Bird
Raised Fist0
NlpHow-ToBeginner · 4 min read

How to Visualize Word Embeddings in NLP Easily

To visualize word embeddings in NLP, you can reduce their high-dimensional vectors to 2D or 3D using techniques like t-SNE or PCA. Then, plot these reduced vectors with libraries such as matplotlib or seaborn to see how words group by meaning.
📐

Syntax

Here is the basic syntax to visualize word embeddings:

  • Use model.wv[word] to get the vector for a word from a trained embedding model.
  • Apply TSNE(n_components=2) or PCA(n_components=2) to reduce dimensions.
  • Plot the 2D points with matplotlib.pyplot.scatter().
  • Add labels with plt.text() to identify words on the plot.
python
from sklearn.manifold import TSNE
import matplotlib.pyplot as plt

# Example vectors: list of word vectors
vectors = [model.wv[word] for word in words]

# Reduce dimensions
tsne = TSNE(n_components=2, random_state=0)
reduced_vectors = tsne.fit_transform(vectors)

# Plot
plt.scatter(reduced_vectors[:,0], reduced_vectors[:,1])
for i, word in enumerate(words):
    plt.text(reduced_vectors[i,0], reduced_vectors[i,1], word)
plt.show()
💻

Example

This example shows how to visualize word embeddings from a small set of words using gensim Word2Vec, t-SNE, and matplotlib.
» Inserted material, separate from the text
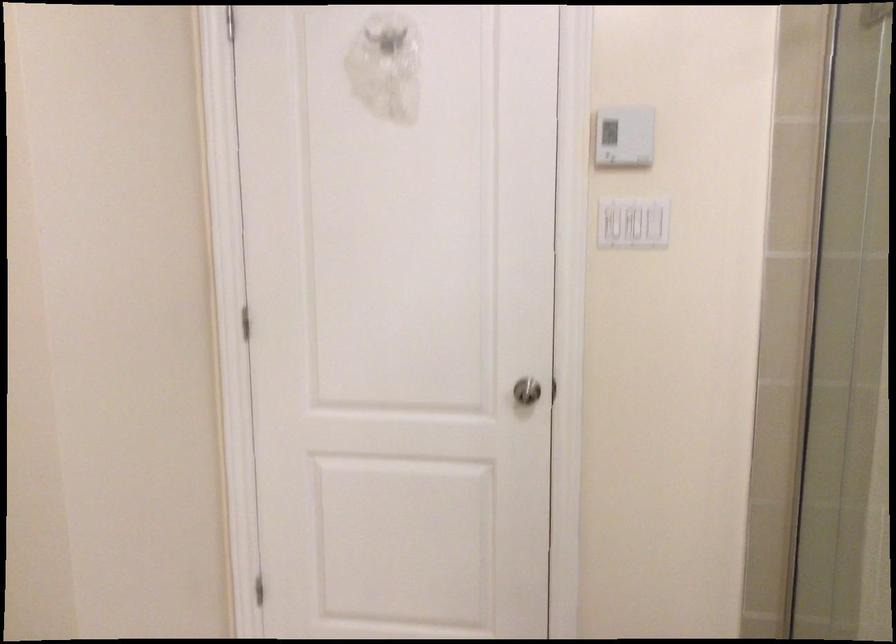 Locate an element on the screen. Image resolution: width=896 pixels, height=644 pixels. white thermostat is located at coordinates [x=624, y=136].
It trains a simple model, extracts vectors, reduces dimensions, and plots the words.

python
from gensim.models import Word2Vec
from sklearn.manifold import TSNE
import matplotlib.pyplot as plt

# Sample sentences
sentences = [
    ['king', 'queen', 'man', 'woman'],
    ['apple', 'orange', 'fruit', 'banana'],
    ['car', 'bus', 'train', 'bicycle']
]

# Train Word2Vec model
model = Word2Vec(sentences, vector_size=50, window=2, min_count=1, workers=1, seed=42)

# Words to visualize
words = ['king', 'queen', 'man', 'woman', 'apple', 'orange', 'fruit', 'banana', 'car', 'bus', 'train', 'bicycle']

# Get vectors
vectors = [model.wv[word] for word in words]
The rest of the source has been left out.